26. A new type of broom came out, it is sweeping the nation.
27. Lightning sometimes shocks people because it just doesn't know how to conduct itself.
28. I used to be addicted to soap, but I'm clean now.
29. There was once a cross-eyed teacher who couldn't control his pupils.
30. I was going to buy a book on phobias, but I was afraid it wouldn't help me.
31. Did you hear about the guy who got hit in the head with a can of soda? He was lucky it was a soft drink.
32. Atheists don't solve exponential equations because they don't believe in higher powers.
33. What did the grape say when it got stepped on? Nothing - but it let out a little whine.
34. The man who survived mustard gas and pepper spray is now a seasoned veteran.
35. All the waterfowl kept their eyes closed except for one. He was a Peking Duck.
36. A prisoner's favorite punctuation mark is the period. It marks the end of his sentence.
37. When a clock is hungry it goes back four seconds.
38. Did you hear about these new reversible jackets? I'm excited to see how they turn out.
39. The book of incantations was useless.
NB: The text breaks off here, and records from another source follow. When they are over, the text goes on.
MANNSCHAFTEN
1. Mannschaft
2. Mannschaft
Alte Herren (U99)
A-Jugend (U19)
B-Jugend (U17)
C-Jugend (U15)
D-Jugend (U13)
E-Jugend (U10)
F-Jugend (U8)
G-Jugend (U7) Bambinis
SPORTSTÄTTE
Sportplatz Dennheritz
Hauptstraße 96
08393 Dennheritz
The author had failed to run a spell check.
40. I'm inclined to be laid back.
41. Never invest in funerals, it's a dying industry.
42. If you don't pay your exorcist you get repossessed.
43. A rule of grammar: double negatives are a no-no.
44. A hungry traveller stops at a monastery and is taken to the kitchens. A brother is frying chips. 'Are you the friar?' he asks. 'No. I'm the chip monk,' he replies.
45. Two peanuts were walking in a tough neighborhood and one of them was a-salted.
46. Greengrocers earn a meager celery, come home beet and just want to read the pepper, take a leek, turnip the covers endive into bed.
47. Pencils could be made with erasers at both ends, but what would be the point?
48. What's the definition of a will? (It's a dead giveaway).
49. When the cannibal showed up late to the luncheon, they gave him the cold shoulder.
50. The roundest knight at king Arthur's round table was Sir Cumference.

 

5 comments:

Bilbo said...

And people complain about MY puns. Harumph.

Amanda said...

Puns definitely are fun.

Bandit said...

Henny Youngman lives.

desert rat said...

Can you hear me groaning? Ouch!

Mike said...

B - As well they should!

A - And punny too.

B - I'm going to have to check wikipedia to verify that.

DR - Are you sure you're not just hungry?